[Page-level text extractions]

* * *

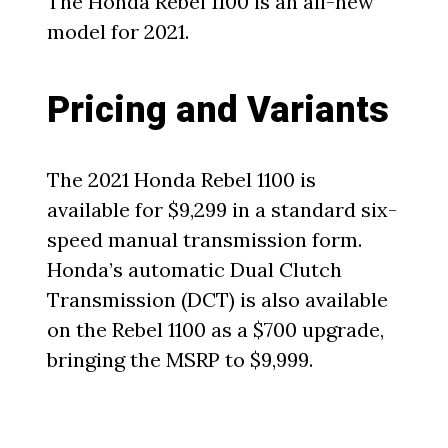
The Honda Rebel 1100 is an all-new
model for 2021.
Pricing and Variants
The 2021 Honda Rebel 1100 is
available for $9,299 in a standard six-
speed manual transmission form.
Honda’s automatic Dual Clutch
Transmission (DCT) is also available
on the Rebel 1100 as a $700 upgrade,
bringing the MSRP to $9,999.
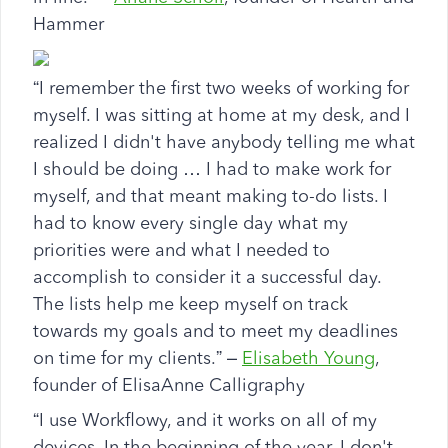
Hammer
“I remember the first two weeks of working for
myself. I was sitting at home at my desk, and I
realized I didn't have anybody telling me what
I should be doing … I had to make work for
myself, and that meant making to-do lists. I
had to know every single day what my
priorities were and what I needed to
accomplish to consider it a successful day.
The lists help me keep myself on track
towards my goals and to meet my deadlines
on time for my clients.” –
Elisabeth Young
,
founder of ElisaAnne Calligraphy
“I use Workflowy, and it works on all of my
devices. In the beginning of the year, I don't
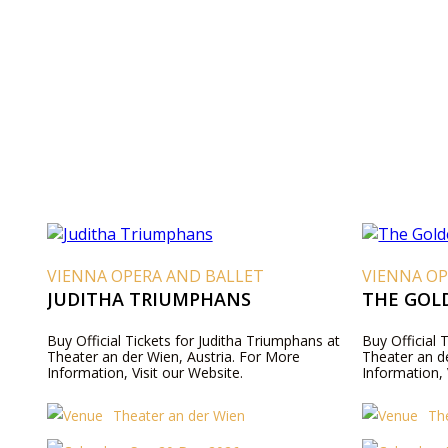
VIENNA OPERA AND BALLET
VIENNA OP
JUDITHA TRIUMPHANS
THE GOL
Buy Official Tickets for Juditha Triumphans at
Buy Official 
Theater an der Wien, Austria. For More
Theater an d
Information, Visit our Website.
Information, 
Theater an der Wien
Th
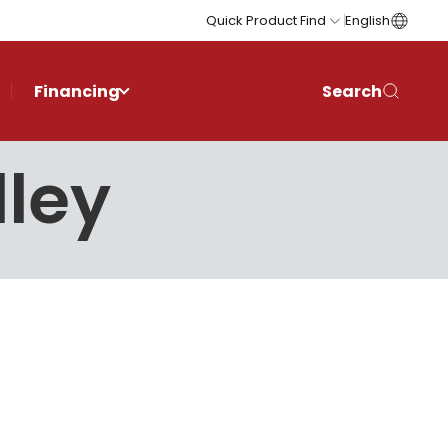
Quick Product Find
English
Financing
Search
lley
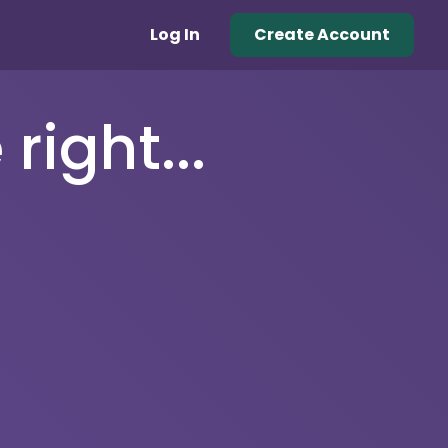
Log In
Create Account
right...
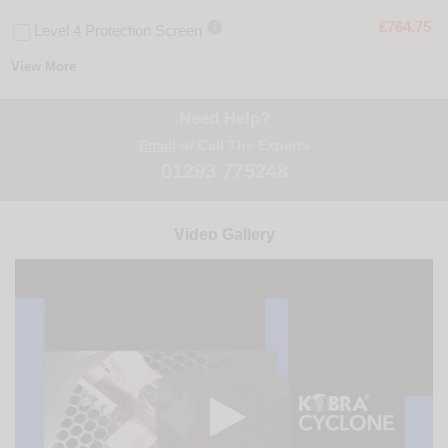

£764.75
Level 4 Protection Screen
View More
Need Help?
Email
or Call The Experts
01293 775248
Video Gallery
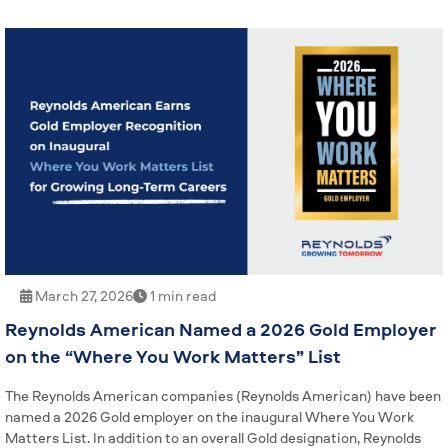
March 27, 2026
1 min read
Reynolds American Named a 2026 Gold Employer
on the “Where You Work Matters” List
The Reynolds American companies (Reynolds American) have been
named a 2026 Gold employer on the inaugural Where You Work
Matters List. In addition to an overall Gold designation, Reynolds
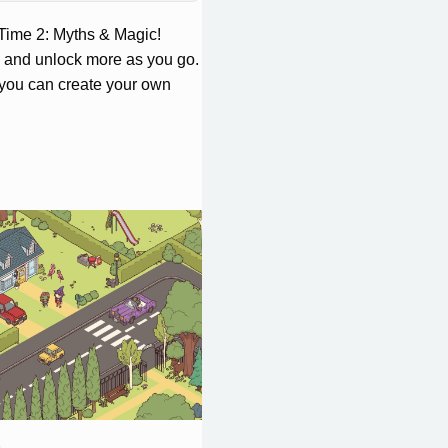
Time 2: Myths & Magic!
, and unlock more as you go.
you can create your own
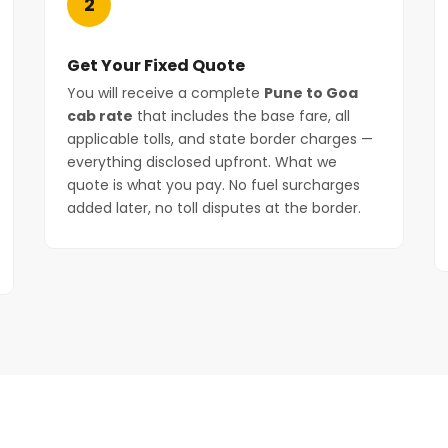
2
Get Your Fixed Quote
You will receive a complete
Pune to Goa
cab rate
that includes the base fare, all
applicable tolls, and state border charges —
everything disclosed upfront. What we
quote is what you pay. No fuel surcharges
added later, no toll disputes at the border.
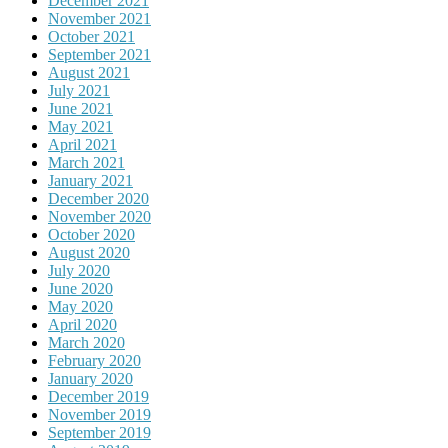
December 2021
November 2021
October 2021
September 2021
August 2021
July 2021
June 2021
May 2021
April 2021
March 2021
January 2021
December 2020
November 2020
October 2020
August 2020
July 2020
June 2020
May 2020
April 2020
March 2020
February 2020
January 2020
December 2019
November 2019
September 2019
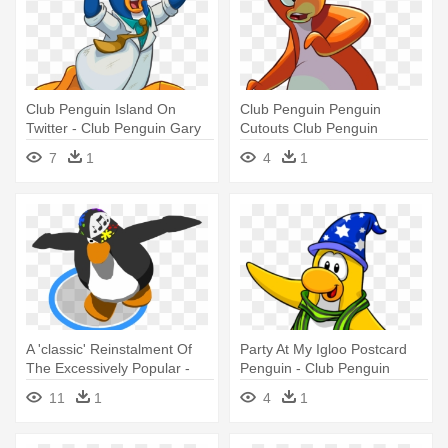
Club Penguin Island On
Club Penguin Penguin
Twitter - Club Penguin Gary
Cutouts Club Penguin
Cutouts Pages - Club
7
1
4
1
Penguin Pinguouin Orange
A 'classic' Reinstalment Of
Party At My Igloo Postcard
The Excessively Popular -
Penguin - Club Penguin
Club Penguin Dance
11
1
4
1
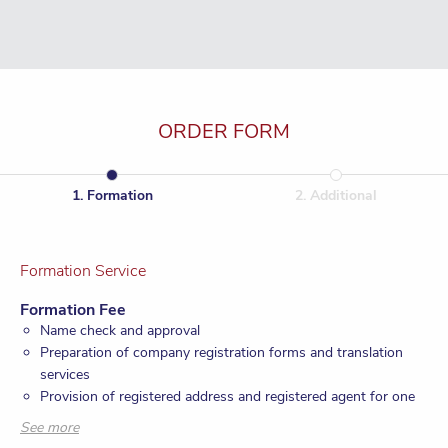
ORDER FORM
1
.
Formation
2
.
Additional
Formation Service
Formation Fee
Name check and approval
Preparation of company registration forms and translation
services
Provision of registered address and registered agent for one
year
See more
Provision of resident company secretary for one year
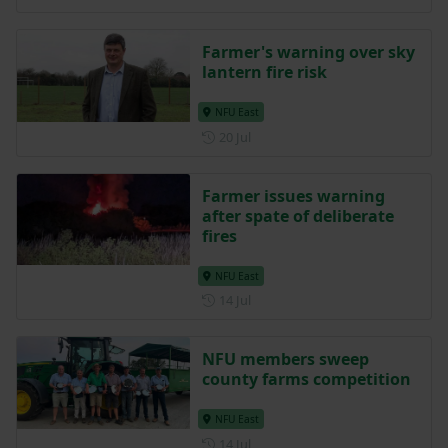
Farmer's warning over sky
lantern fire risk
NFU East
Posted on 20 July
20 Jul
Farmer issues warning
after spate of deliberate
fires
NFU East
Posted on 14 July
14 Jul
NFU members sweep
county farms competition
NFU East
Posted on 14 July
14 Jul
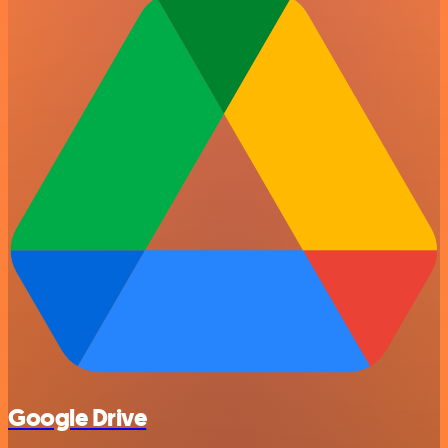
Google Drive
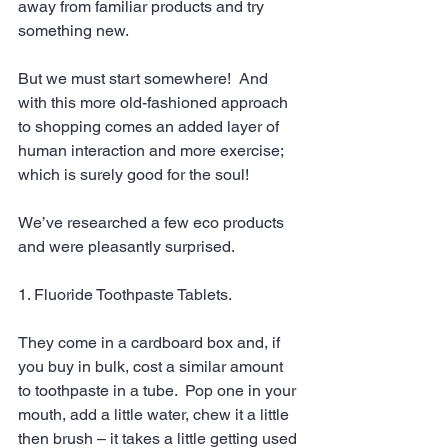
away from familiar products and try 
something new.
But we must start somewhere!  And 
with this more old-fashioned approach 
to shopping comes an added layer of 
human interaction and more exercise; 
which is surely good for the soul!
We’ve researched a few eco products 
and were pleasantly surprised. 
1. Fluoride Toothpaste Tablets. 
They come in a cardboard box and, if 
you buy in bulk, cost a similar amount 
to toothpaste in a tube.  Pop one in your 
mouth, add a little water, chew it a little 
then brush – it takes a little getting used 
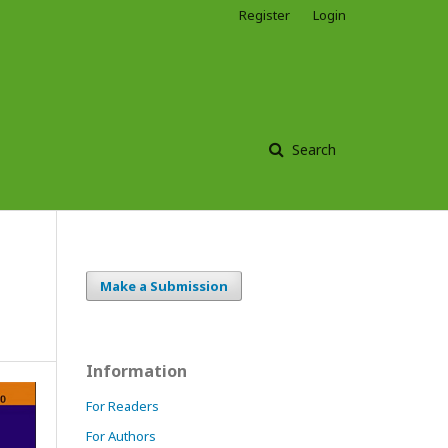
Register
Login
Search
Make a Submission
Information
For Readers
For Authors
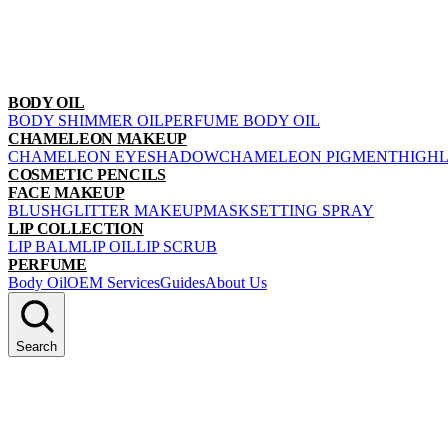
BODY OIL
BODY SHIMMER OIL
PERFUME BODY OIL
CHAMELEON MAKEUP
CHAMELEON EYESHADOW
CHAMELEON PIGMENT
HIGH
COSMETIC PENCILS
FACE MAKEUP
BLUSH
GLITTER MAKEUP
MASK
SETTING SPRAY
LIP COLLECTION
LIP BALM
LIP OIL
LIP SCRUB
PERFUME
Body Oil
OEM Services
Guides
About Us
Search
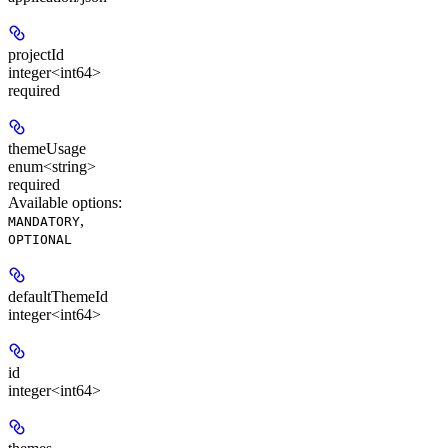
projectId
integer<int64>
required
themeUsage
enum<string>
required
Available options
:
,
MANDATORY
OPTIONAL
defaultThemeId
integer<int64>
id
integer<int64>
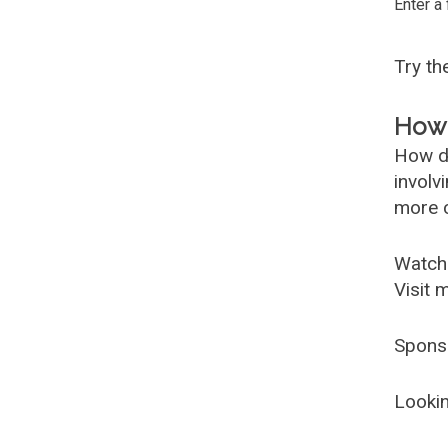
Enter a
Try t
How 
How d
involv
more c
Watch
Visit 
Spons
Lookin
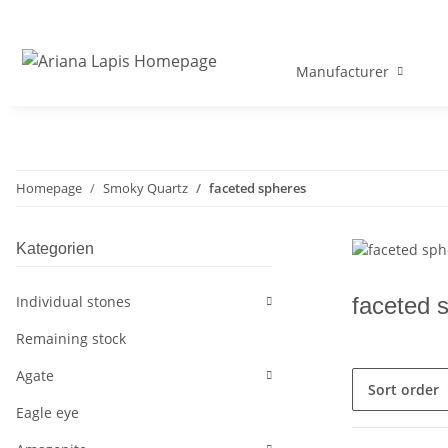
Manufacturer
Homepage
Smoky Quartz
faceted spheres
Kategorien
Individual stones
faceted 
Remaining stock
Agate
Sort order
Eagle eye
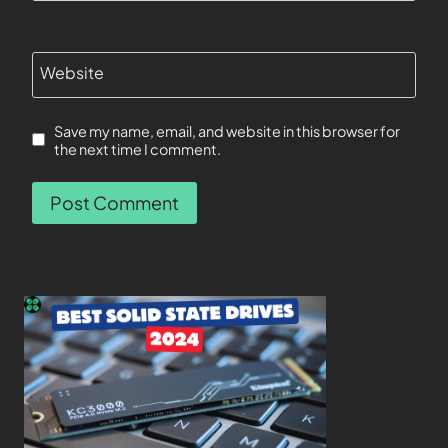
Website
Save my name, email, and website in this browser for
the next time I comment.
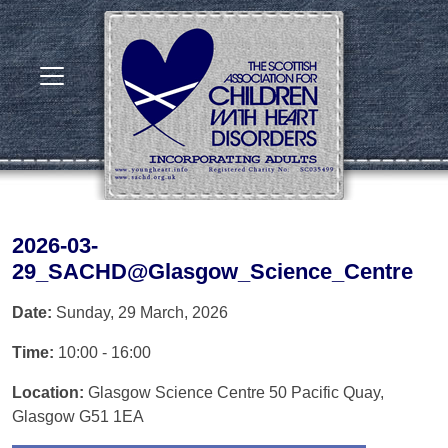
2026-03-
29_SACHD@Glasgow_Science_Centre
Date:
Sunday, 29 March, 2026
Time:
10:00 - 16:00
Location:
Glasgow Science Centre 50 Pacific Quay,
Glasgow G51 1EA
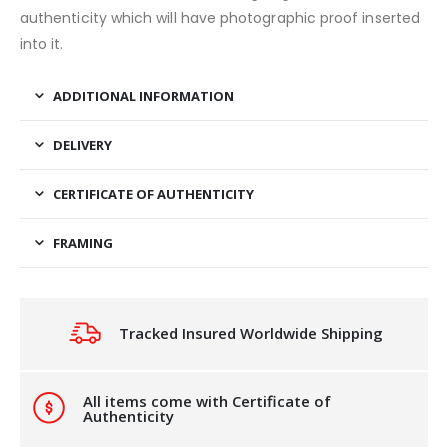
authenticity which will have photographic proof inserted
into it.
ADDITIONAL INFORMATION
DELIVERY
CERTIFICATE OF AUTHENTICITY
FRAMING
Tracked Insured Worldwide Shipping
All items come with Certificate of
Authenticity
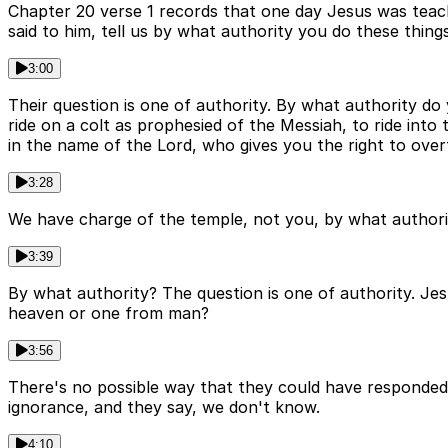
Chapter 20 verse 1 records that one day Jesus was teach
said to him, tell us by what authority you do these things
3:00
Their question is one of authority. By what authority d
ride on a colt as prophesied of the Messiah, to ride in
in the name of the Lord, who gives you the right to over
3:28
We have charge of the temple, not you, by what author
3:39
By what authority? The question is one of authority. Je
heaven or one from man?
3:56
There's no possible way that they could have responded 
ignorance, and they say, we don't know.
4:10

* * *

● **Exercise prompt**:
Return all the lines above exactly; none of the pictures should appear.

● **Response**:
The Honda Rebel 1100 is an all-new
model for 2021.
Pricing and Variants
The 2021 Honda Rebel 1100 is
available for $9,299 in a standard six-
speed manual transmission form.
Honda’s automatic Dual Clutch
Transmission (DCT) is also available
on the Rebel 1100 as a $700 upgrade,
bringing the MSRP to $9,999.
Hammer
“I remember the first two weeks of working for
myself. I was sitting at home at my desk, and I
realized I didn't have anybody telling me what
I should be doing … I had to make work for
myself, and that meant making to-do lists. I
had to know every single day what my
priorities were and what I needed to
accomplish to consider it a successful day.
The lists help me keep myself on track
towards my goals and to meet my deadlines
on time for my clients.” –
Elisabeth Young
,
founder of ElisaAnne Calligraphy
“I use Workflowy, and it works on all of my
devices. In the beginning of the year, I don't
VIENNA OPERA AND BALLET
VIENNA OP
JUDITHA TRIUMPHANS
THE GOL
Buy Official Tickets for Juditha Triumphans at
Buy Official 
Theater an der Wien, Austria. For More
Theater an d
Information, Visit our Website.
Information, 
Theater an der Wien
Th
Quick Product Find
English
Financing
Search
lley
Log In
Create Account
right...

£764.75
Level 4 Protection Screen
View More
Need Help?
Email
or Call The Experts
01293 775248
Video Gallery
March 27, 2026
1 min read
Reynolds American Named a 2026 Gold Employer
on the “Where You Work Matters” List
The Reynolds American companies (Reynolds American) have been
named a 2026 Gold employer on the inaugural Where You Work
Matters List. In addition to an overall Gold designation, Reynolds
Time 2: Myths & Magic!
, and unlock more as you go.
you can create your own
2
Get Your Fixed Quote
You will receive a complete
Pune to Goa
cab rate
that includes the base fare, all
applicable tolls, and state border charges —
everything disclosed upfront. What we
quote is what you pay. No fuel surcharges
added later, no toll disputes at the border.
December 2021
November 2021
October 2021
September 2021
August 2021
July 2021
June 2021
May 2021
April 2021
March 2021
January 2021
December 2020
November 2020
October 2020
August 2020
July 2020
June 2020
May 2020
April 2020
March 2020
February 2020
January 2020
December 2019
November 2019
September 2019
Club Penguin Island On
Club Penguin Penguin
Twitter - Club Penguin Gary
Cutouts Club Penguin
Cutouts Pages - Club
7
1
4
1
Penguin Pinguouin Orange
A 'classic' Reinstalment Of
Party At My Igloo Postcard
The Excessively Popular -
Penguin - Club Penguin
Club Penguin Dance
11
1
4
1
ORDER FORM
1
.
Formation
2
.
Additional
Formation Service
Formation Fee
Name check and approval
Preparation of company registration forms and translation
services
Provision of registered address and registered agent for one
year
See more
Provision of resident company secretary for one year
Farmer's warning over sky
lantern fire risk
NFU East
Posted on 20 July
20 Jul
Farmer issues warning
after spate of deliberate
fires
NFU East
Posted on 14 July
14 Jul
NFU members sweep
county farms competition
NFU East
Posted on 14 July
14 Jul
Google Drive
away from familiar products and try 
something new.
But we must start somewhere!  And 
with this more old-fashioned approach 
to shopping comes an added layer of 
human interaction and more exercise; 
which is surely good for the soul!
We’ve researched a few eco products 
and were pleasantly surprised. 
1. Fluoride Toothpaste Tablets. 
They come in a cardboard box and, if 
you buy in bulk, cost a similar amount 
to toothpaste in a tube.  Pop one in your 
mouth, add a little water, chew it a little 
then brush – it takes a little getting used 
Register
Login
Search
Make a Submission
Information
For Readers
For Authors
BODY OIL
BODY SHIMMER OIL
PERFUME BODY OIL
CHAMELEON MAKEUP
CHAMELEON EYESHADOW
CHAMELEON PIGMENT
HIGH
COSMETIC PENCILS
FACE MAKEUP
BLUSH
GLITTER MAKEUP
MASK
SETTING SPRAY
LIP COLLECTION
LIP BALM
LIP OIL
LIP SCRUB
PERFUME
Body Oil
OEM Services
Guides
About Us
Search
projectId
integer<int64>
required
themeUsage
enum<string>
required
Available options
:
,
MANDATORY
OPTIONAL
defaultThemeId
integer<int64>
id
integer<int64>
Enter a
Try t
How 
How d
involv
more c
Watch
Visit 
Spons
Lookin
Manufacturer
Homepage
Smoky Quartz
faceted spheres
Kategorien
Individual stones
faceted 
Remaining stock
Agate
Sort order
Eagle eye
Website
Save my name, email, and website in this browser for
the next time I comment.
2026-03-
29_SACHD@Glasgow_Science_Centre
Date:
Sunday, 29 March, 2026
Time:
10:00 - 16:00
Location:
Glasgow Science Centre 50 Pacific Quay,
Glasgow G51 1EA
authenticity which will have photographic proof inserted
into it.
ADDITIONAL INFORMATION
DELIVERY
CERTIFICATE OF AUTHENTICITY
FRAMING
Tracked Insured Worldwide Shipping
All items come with Certificate of
Authenticity
Chapter 20 verse 1 records that one day Jesus was teach
said to him, tell us by what authority you do these things
3:00
Their question is one of authority. By what authority d
ride on a colt as prophesied of the Messiah, to ride in
in the name of the Lord, who gives you the right to over
3:28
We have charge of the temple, not you, by what author
3:39
By what authority? The question is one of authority. Je
heaven or one from man?
3:56
There's no possible way that they could have responded 
ignorance, and they say, we don't know.
4:10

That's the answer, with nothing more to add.